Puzzle. In front of my dog, Fudge, lies an infinite number of meatballs with a fly sitting on each of them. At each move, Fudge makes two consecutive operations described below.

Eats a meatball and all the flies sitting on it at that time.

Transfers one fly from one meatball to another (there can be as many flies as you want on a meatball).

Fudge wants to eat no more than a million flies. Assuming that flies sit still, prove that Fudge doesn’t have a strategy where each meatball is eaten at some point.

These two puzzles were given to me by Andrey Khesin.

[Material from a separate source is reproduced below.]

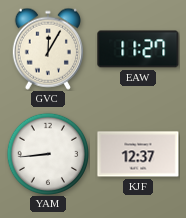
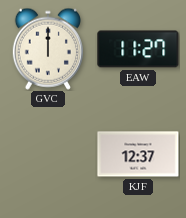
GVC: 12:05 -> 12:00
YAM: 8:44 -> none
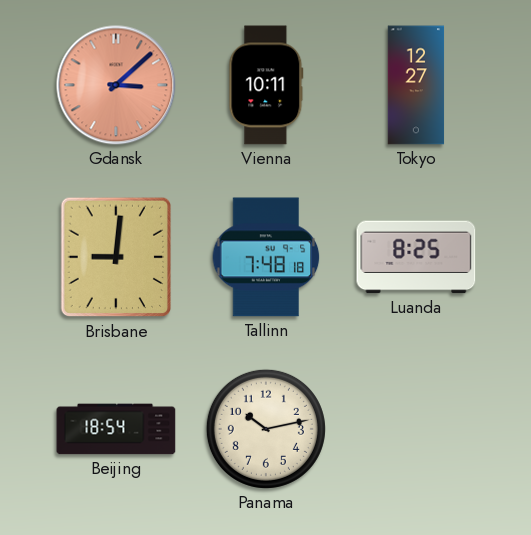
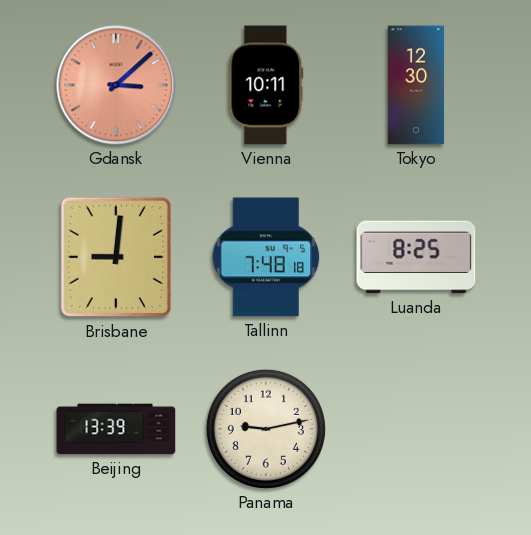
Tokyo: 12:27 -> 12:30
Beijing: 18:54 -> 13:39
Panama: 10:13 -> 9:13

Puzzle. My friend and I are going to play the following game at a casino. Each round, each of us (my friend, the dealer, and I) secretly chooses a black or white stone and drops it in the same bag. Then, the contents of the bag are revealed. If all three stones are the same color, my friend and I win the round. If not, we lose to the dealer. One extra caveat. I have a superpower: as soon as we sit down, I can read the dealer’s mind and learn the dealer’s choices for all future rounds. Unfortunately, at that time, it’s too late for me to give this information to my friend and win all the rounds. The only thing we can do is agree on a strategy before the game.

Design a strategy to win 6 out of 10 rounds.

Design a strategy to win 7 out of 11 rounds.

Is it possible to win 6 out of 9 rounds?

Puzzle. In a crowd of 70 people, one person is a murderer, and another person is a witness to said murder. A detective can invite a group into his office and ask if anyone knows anything. The detective knows that everyone except the witness would say nothing. The witness is a responsible person who is more afraid of the murderer than they desire to fulfill their civic duty. If the witness is in the same group as the murderer, the witness will be silent; otherwise, the witness will point to the murderer. The detective knows this will happen and wants to find the murderer in as few office gatherings as possible. What is the minimum number of times he needs to use his office, and how exactly should the detective proceed?